Factors That Slow Granulation
Diabetes is one of the most significant obstacles to normal granulation. High blood sugar triggers a cascade of problems: prolonged inflammation, elevated levels of tissue-damaging reactive molecules, and a shortage of key growth factors that fibroblasts and blood vessel cells need to do their work. In diabetic wounds, the inflammatory phase drags on, which sharply delays granulation tissue formation and maturation. Studies have shown that high glucose concentrations reduce cell migration speed by roughly 40%, with cells losing their ability to move in a coordinated direction.
Poor circulation compounds the problem. Peripheral arterial disease, common in people with diabetes, reduces blood flow to the lower legs and feet. This means less oxygen and fewer nutrients reach the wound, leading to longer healing times, higher rates of wound recurrence, and worse outcomes overall.
Beyond diabetes, other factors that slow granulation include nutritional deficiencies (particularly protein, vitamin C, and zinc), smoking, certain medications that suppress immune function, and advanced age. Any condition that impairs blood flow or immune response can extend the timeline significantly, potentially turning what should be a 2 to 3 week process into months of delayed healing.

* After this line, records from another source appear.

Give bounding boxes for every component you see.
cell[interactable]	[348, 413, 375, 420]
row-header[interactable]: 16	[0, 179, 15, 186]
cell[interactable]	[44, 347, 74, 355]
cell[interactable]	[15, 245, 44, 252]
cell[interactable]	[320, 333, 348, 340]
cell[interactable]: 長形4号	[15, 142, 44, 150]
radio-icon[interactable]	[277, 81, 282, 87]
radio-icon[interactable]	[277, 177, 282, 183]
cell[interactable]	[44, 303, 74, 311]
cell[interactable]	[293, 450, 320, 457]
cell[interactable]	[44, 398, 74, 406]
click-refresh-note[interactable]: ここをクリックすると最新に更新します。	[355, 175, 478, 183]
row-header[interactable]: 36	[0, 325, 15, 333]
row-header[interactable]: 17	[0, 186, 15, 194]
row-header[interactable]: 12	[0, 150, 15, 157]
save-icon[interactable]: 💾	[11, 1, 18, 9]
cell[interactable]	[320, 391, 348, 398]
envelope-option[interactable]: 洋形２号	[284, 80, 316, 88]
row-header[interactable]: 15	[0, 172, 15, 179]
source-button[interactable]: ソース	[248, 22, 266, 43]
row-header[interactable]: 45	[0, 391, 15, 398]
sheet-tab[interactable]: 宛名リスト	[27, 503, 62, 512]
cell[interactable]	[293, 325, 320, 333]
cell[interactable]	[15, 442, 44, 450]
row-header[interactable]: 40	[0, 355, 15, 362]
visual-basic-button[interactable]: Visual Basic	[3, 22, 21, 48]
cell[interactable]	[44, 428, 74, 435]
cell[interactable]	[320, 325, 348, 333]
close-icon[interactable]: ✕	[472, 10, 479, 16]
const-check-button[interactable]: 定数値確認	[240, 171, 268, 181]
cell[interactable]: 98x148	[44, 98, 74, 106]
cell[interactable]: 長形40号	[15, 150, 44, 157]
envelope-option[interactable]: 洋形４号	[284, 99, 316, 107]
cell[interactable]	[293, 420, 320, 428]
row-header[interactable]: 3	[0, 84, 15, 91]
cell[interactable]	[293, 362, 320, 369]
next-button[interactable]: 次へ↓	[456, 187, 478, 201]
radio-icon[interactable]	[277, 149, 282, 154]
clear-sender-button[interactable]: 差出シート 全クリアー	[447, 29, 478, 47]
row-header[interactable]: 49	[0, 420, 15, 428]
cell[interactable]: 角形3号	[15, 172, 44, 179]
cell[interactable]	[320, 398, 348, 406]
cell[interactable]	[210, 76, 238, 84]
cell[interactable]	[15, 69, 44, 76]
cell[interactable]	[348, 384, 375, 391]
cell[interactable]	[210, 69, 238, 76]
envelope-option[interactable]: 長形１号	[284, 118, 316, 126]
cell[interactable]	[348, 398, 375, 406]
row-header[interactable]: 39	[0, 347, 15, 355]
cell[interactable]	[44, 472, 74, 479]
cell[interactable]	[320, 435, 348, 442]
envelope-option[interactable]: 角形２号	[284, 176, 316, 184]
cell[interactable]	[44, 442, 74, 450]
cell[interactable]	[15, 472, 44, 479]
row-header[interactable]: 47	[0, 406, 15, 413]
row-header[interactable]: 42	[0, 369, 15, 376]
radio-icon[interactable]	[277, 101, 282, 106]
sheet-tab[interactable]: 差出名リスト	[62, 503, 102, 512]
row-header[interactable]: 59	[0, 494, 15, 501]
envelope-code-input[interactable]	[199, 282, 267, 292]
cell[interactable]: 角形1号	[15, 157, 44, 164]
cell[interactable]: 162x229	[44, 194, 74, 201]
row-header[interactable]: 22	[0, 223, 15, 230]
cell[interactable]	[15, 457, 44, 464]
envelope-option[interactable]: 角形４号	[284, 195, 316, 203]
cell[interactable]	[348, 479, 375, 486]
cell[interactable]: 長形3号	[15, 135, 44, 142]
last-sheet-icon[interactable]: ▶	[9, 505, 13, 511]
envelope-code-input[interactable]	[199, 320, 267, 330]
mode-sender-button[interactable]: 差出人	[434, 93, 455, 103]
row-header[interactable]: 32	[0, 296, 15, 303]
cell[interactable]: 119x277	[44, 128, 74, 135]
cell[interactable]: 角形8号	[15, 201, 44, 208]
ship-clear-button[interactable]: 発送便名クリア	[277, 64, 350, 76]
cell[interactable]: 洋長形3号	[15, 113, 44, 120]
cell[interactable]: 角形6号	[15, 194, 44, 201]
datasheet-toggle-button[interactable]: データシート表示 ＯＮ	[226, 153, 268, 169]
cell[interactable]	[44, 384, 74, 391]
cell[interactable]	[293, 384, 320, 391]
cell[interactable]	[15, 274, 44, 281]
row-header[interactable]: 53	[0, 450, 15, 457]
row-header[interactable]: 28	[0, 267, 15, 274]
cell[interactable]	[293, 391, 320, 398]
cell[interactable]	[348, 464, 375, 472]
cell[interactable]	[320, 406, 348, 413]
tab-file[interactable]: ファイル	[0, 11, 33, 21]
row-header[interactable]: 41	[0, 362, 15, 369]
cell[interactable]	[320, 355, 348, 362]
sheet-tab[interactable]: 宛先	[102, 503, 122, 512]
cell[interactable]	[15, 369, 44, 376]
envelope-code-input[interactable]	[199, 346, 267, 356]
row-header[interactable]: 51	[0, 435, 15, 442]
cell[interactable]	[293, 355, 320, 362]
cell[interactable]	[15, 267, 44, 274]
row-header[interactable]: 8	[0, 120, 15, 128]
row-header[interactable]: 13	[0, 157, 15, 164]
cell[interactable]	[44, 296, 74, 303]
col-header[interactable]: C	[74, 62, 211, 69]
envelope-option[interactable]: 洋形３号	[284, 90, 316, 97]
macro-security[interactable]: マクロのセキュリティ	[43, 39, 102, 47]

How Moisture Speeds Things Up
Keeping a wound moist rather than letting it dry out is one of the most effective ways to support granulation. A moist environment promotes faster skin cell migration, increased collagen production, better blood vessel formation, and greater activity of the growth factors that drive tissue repair. It also shortens the duration of both the inflammatory and proliferative phases.

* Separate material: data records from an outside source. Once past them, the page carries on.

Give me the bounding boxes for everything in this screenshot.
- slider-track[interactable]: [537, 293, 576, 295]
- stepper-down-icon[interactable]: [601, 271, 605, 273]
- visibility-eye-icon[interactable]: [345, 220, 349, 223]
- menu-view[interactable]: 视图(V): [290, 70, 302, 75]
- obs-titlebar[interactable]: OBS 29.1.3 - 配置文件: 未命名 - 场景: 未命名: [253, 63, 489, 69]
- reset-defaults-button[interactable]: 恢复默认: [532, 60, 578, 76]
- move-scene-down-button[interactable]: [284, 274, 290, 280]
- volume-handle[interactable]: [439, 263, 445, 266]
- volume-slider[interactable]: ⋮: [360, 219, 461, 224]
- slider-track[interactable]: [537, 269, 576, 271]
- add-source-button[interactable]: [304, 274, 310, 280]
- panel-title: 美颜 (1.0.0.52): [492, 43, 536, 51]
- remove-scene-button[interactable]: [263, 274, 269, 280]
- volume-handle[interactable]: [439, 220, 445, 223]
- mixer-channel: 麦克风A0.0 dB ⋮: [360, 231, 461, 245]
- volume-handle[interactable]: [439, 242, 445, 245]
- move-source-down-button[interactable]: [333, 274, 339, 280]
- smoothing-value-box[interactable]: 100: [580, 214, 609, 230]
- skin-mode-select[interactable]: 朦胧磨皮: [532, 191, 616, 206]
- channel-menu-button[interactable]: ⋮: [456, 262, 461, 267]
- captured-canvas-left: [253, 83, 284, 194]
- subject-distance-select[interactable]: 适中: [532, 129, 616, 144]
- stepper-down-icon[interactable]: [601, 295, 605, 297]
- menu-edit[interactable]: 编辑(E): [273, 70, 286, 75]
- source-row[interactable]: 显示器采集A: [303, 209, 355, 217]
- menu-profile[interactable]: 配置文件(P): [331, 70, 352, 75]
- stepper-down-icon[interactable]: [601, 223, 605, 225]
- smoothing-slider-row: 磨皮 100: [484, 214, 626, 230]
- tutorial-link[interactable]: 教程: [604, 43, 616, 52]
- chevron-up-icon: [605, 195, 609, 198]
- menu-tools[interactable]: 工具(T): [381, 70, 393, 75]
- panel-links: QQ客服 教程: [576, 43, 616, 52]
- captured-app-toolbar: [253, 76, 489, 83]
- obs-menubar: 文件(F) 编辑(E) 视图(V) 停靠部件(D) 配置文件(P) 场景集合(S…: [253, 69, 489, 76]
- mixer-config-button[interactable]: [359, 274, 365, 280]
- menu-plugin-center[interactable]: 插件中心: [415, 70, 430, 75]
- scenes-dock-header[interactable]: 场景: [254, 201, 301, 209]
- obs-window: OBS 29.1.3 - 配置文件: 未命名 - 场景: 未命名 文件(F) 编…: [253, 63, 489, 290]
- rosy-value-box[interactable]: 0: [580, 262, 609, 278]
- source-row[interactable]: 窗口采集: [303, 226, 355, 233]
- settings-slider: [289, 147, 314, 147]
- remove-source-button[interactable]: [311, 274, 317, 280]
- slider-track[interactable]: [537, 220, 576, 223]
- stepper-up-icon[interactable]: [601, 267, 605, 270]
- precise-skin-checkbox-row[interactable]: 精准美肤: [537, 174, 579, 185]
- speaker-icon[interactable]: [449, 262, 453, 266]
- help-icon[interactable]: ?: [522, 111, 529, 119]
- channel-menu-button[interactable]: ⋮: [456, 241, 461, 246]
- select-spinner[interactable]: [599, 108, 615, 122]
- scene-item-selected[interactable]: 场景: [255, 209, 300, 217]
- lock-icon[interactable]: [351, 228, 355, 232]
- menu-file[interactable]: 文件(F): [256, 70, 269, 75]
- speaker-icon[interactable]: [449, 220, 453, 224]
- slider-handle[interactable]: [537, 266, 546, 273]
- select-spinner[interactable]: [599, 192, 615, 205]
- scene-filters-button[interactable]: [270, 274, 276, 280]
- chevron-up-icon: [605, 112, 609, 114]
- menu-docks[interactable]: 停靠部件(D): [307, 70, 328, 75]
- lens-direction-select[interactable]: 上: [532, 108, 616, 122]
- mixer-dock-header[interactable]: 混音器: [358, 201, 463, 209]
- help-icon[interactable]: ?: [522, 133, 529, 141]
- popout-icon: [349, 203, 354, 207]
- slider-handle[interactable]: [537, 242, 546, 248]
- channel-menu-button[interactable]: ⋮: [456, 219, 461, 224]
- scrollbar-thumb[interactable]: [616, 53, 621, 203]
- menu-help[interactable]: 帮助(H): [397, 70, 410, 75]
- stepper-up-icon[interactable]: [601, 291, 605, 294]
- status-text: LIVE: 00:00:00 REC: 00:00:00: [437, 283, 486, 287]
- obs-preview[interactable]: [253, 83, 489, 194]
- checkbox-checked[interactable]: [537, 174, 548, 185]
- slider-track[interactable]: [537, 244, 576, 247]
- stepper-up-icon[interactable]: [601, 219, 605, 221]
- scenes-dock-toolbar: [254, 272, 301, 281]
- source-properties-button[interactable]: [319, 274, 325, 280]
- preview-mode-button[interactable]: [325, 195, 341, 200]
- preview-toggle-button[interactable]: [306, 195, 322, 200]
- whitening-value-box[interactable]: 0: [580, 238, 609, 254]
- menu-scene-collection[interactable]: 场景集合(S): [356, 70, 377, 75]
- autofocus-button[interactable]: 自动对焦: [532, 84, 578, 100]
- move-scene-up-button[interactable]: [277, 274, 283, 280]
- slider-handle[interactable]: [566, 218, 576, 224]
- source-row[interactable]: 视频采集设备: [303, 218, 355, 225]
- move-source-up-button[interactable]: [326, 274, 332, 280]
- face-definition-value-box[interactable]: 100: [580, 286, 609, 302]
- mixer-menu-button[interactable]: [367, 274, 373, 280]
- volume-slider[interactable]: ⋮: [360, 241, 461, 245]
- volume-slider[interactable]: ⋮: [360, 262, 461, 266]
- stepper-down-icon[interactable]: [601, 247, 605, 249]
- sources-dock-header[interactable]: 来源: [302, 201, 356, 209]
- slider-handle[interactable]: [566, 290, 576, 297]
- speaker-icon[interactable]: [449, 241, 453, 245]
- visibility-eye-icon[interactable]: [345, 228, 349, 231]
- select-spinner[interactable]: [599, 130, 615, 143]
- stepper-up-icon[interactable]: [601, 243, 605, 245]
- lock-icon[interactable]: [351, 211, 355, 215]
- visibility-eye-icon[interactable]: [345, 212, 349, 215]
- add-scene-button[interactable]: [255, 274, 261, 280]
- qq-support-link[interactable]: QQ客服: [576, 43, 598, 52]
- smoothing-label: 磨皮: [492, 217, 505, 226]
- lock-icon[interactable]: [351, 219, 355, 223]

Dry wounds form scabs that skin cells must burrow underneath, slowing the process considerably. In a moist wound, those same cells glide across the surface more efficiently. The inflammatory reaction is also reduced in a wet environment, which limits further tissue damage and keeps healing moving forward. Moist healing consistently produces less scarring compared to dry wound management.
Protecting New Granulation Tissue
Granulation tissue is fragile. The new blood vessels are thin-walled and easily disrupted, so choosing the right wound covering matters. The goal is a dressing that maintains moisture, absorbs excess fluid, and doesn’t stick to the wound bed.

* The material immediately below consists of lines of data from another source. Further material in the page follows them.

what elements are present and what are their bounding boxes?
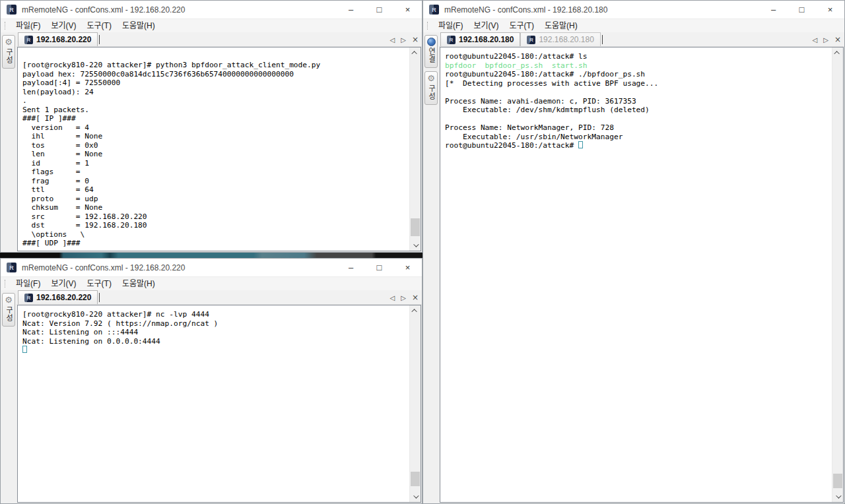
titlebar[interactable]: mRemoteNG - confCons.xml - 192.168.20.22… — [1, 259, 422, 277]
tab-strip-controls: ◁ ▷ × — [390, 290, 419, 305]
side-tab-config[interactable]: ⚙ 구성 — [2, 293, 15, 327]
menu-grip-icon — [427, 22, 429, 30]
window-top-left: mRemoteNG - confCons.xml - 192.168.20.22… — [0, 0, 422, 253]
text-cursor — [602, 35, 603, 44]
gear-icon: ⚙ — [5, 38, 13, 47]
tab-close-icon[interactable]: × — [412, 293, 419, 302]
menu-tools[interactable]: 도구(T) — [81, 277, 116, 290]
tab-label: 192.168.20.220 — [36, 35, 91, 44]
client-area: ⚙ 구성 192.168.20.220 ◁ ▷ × [root@rocky810… — [1, 290, 422, 503]
tab-strip-controls: ◁ ▷ × — [390, 32, 419, 47]
scrollbar-track[interactable] — [410, 316, 421, 491]
globe-icon — [427, 38, 436, 46]
titlebar[interactable]: mRemoteNG - confCons.xml - 192.168.20.18… — [423, 1, 844, 19]
gear-icon: ⚙ — [5, 296, 13, 305]
tab-scroll-left-icon[interactable]: ◁ — [813, 36, 818, 44]
tab-connection-220[interactable]: 192.168.20.220 — [18, 290, 98, 304]
text-cursor — [99, 35, 100, 44]
tab-label: 192.168.20.180 — [459, 35, 514, 44]
close-button[interactable]: × — [393, 1, 422, 18]
window-controls: – □ × — [759, 1, 844, 18]
terminal-cursor — [578, 141, 583, 148]
menu-file[interactable]: 파일(F) — [11, 19, 46, 32]
scroll-up-button[interactable] — [410, 47, 421, 58]
terminal-output[interactable]: root@ubuntu22045-180:/attack# lsbpfdoor … — [440, 47, 832, 502]
main-panel: 192.168.20.180 192.168.20.180 ◁ ▷ × root… — [439, 32, 844, 503]
chevron-down-icon — [413, 241, 419, 247]
side-tab-label: 구성 — [5, 306, 13, 322]
client-area: 연결 ⚙ 구성 192.168.20.180 192.168.20.180 ◁ — [423, 32, 844, 503]
chevron-down-icon — [836, 493, 841, 498]
tab-label: 192.168.20.220 — [36, 293, 91, 302]
tab-strip-controls: ◁ ▷ × — [813, 32, 841, 47]
side-tab-connections[interactable]: 연결 — [424, 35, 438, 68]
tab-scroll-right-icon[interactable]: ▷ — [401, 36, 406, 44]
maximize-button[interactable]: □ — [365, 1, 393, 18]
close-button[interactable]: × — [816, 1, 844, 18]
menu-help[interactable]: 도움말(H) — [539, 19, 583, 32]
chevron-up-icon — [411, 309, 417, 314]
tab-label: 192.168.20.180 — [539, 35, 593, 44]
window-title: mRemoteNG - confCons.xml - 192.168.20.18… — [444, 5, 607, 15]
scrollbar-thumb[interactable] — [833, 474, 842, 488]
side-tab-config[interactable]: ⚙ 구성 — [424, 71, 438, 105]
mremoteng-icon — [527, 36, 535, 44]
menu-help[interactable]: 도움말(H) — [117, 19, 160, 32]
tab-close-icon[interactable]: × — [412, 35, 419, 44]
menu-file[interactable]: 파일(F) — [433, 19, 468, 32]
main-panel: 192.168.20.220 ◁ ▷ × [root@rocky810-220 … — [17, 290, 422, 503]
minimize-button[interactable]: – — [759, 1, 788, 18]
menu-view[interactable]: 보기(V) — [468, 19, 504, 32]
terminal-panel: [root@rocky810-220 attacker]# nc -lvp 44… — [17, 305, 421, 503]
tab-close-icon[interactable]: × — [834, 35, 841, 44]
scroll-up-button[interactable] — [832, 47, 843, 58]
vertical-scrollbar — [832, 47, 843, 502]
window-controls: – □ × — [337, 259, 422, 276]
tab-scroll-left-icon[interactable]: ◁ — [390, 36, 395, 44]
titlebar[interactable]: mRemoteNG - confCons.xml - 192.168.20.22… — [1, 1, 422, 19]
terminal-output[interactable]: [root@rocky810-220 attacker]# nc -lvp 44… — [18, 305, 409, 502]
main-panel: 192.168.20.220 ◁ ▷ × [root@rocky810-220 … — [17, 32, 422, 252]
tab-connection-220[interactable]: 192.168.20.220 — [18, 32, 98, 46]
menu-file[interactable]: 파일(F) — [11, 277, 46, 290]
chevron-up-icon — [834, 51, 839, 56]
scroll-down-button[interactable] — [832, 491, 843, 502]
menu-view[interactable]: 보기(V) — [46, 277, 81, 290]
scroll-up-button[interactable] — [410, 305, 421, 316]
scroll-down-button[interactable] — [410, 491, 421, 502]
maximize-button[interactable]: □ — [365, 259, 393, 276]
scrollbar-thumb[interactable] — [411, 218, 420, 236]
scroll-down-button[interactable] — [410, 240, 421, 251]
menu-bar: 파일(F) 보기(V) 도구(T) 도움말(H) — [423, 19, 844, 32]
vertical-scrollbar — [409, 305, 421, 502]
scrollbar-track[interactable] — [832, 58, 843, 491]
scrollbar-thumb[interactable] — [411, 472, 420, 486]
tab-scroll-right-icon[interactable]: ▷ — [401, 294, 406, 301]
chevron-up-icon — [411, 51, 417, 56]
menu-grip-icon — [5, 22, 7, 30]
text-cursor — [99, 293, 100, 302]
tab-connection-180-2[interactable]: 192.168.20.180 — [520, 32, 600, 46]
menu-tools[interactable]: 도구(T) — [504, 19, 539, 32]
close-button[interactable]: × — [393, 259, 422, 276]
tab-scroll-right-icon[interactable]: ▷ — [823, 36, 828, 44]
minimize-button[interactable]: – — [337, 259, 365, 276]
vertical-scrollbar — [409, 47, 421, 251]
menu-help[interactable]: 도움말(H) — [117, 277, 160, 290]
dock-sidebar: ⚙ 구성 — [1, 290, 17, 503]
window-bottom-left: mRemoteNG - confCons.xml - 192.168.20.22… — [0, 258, 422, 504]
side-tab-label: 구성 — [428, 84, 435, 100]
tab-connection-180[interactable]: 192.168.20.180 — [440, 32, 520, 46]
chevron-down-icon — [413, 493, 419, 498]
terminal-output[interactable]: [root@rocky810-220 attacker]# python3 bp… — [18, 47, 409, 251]
menu-grip-icon — [5, 280, 7, 288]
minimize-button[interactable]: – — [337, 1, 365, 18]
menu-view[interactable]: 보기(V) — [46, 19, 81, 32]
window-controls: – □ × — [337, 1, 422, 18]
menu-tools[interactable]: 도구(T) — [81, 19, 116, 32]
scrollbar-track[interactable] — [410, 58, 421, 240]
connection-tab-strip: 192.168.20.220 ◁ ▷ × — [17, 32, 422, 47]
tab-scroll-left-icon[interactable]: ◁ — [390, 294, 395, 301]
maximize-button[interactable]: □ — [788, 1, 816, 18]
side-tab-config[interactable]: ⚙ 구성 — [2, 35, 15, 69]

For wounds with mild to moderate drainage that already have granulation tissue present, hydrocolloid dressings are a common choice. They maintain the granulation tissue and support the transition to skin coverage. Foam dressings provide cushioning and absorb fluid well, though they need to be non-adherent so they don’t tear new tissue during changes. Polymer membrane dressings contain glycerol that prevents sticking, allowing for painless dressing changes while continuously supporting a clean wound environment.
The key principle across all these options is the same: protect the delicate new tissue, keep the wound moist but not waterlogged, and avoid anything that will disrupt the healing surface when you change the dressing. Ripping an adherent dressing off a granulating wound can set healing back by days, destroying the very blood vessels and collagen matrix the body just built.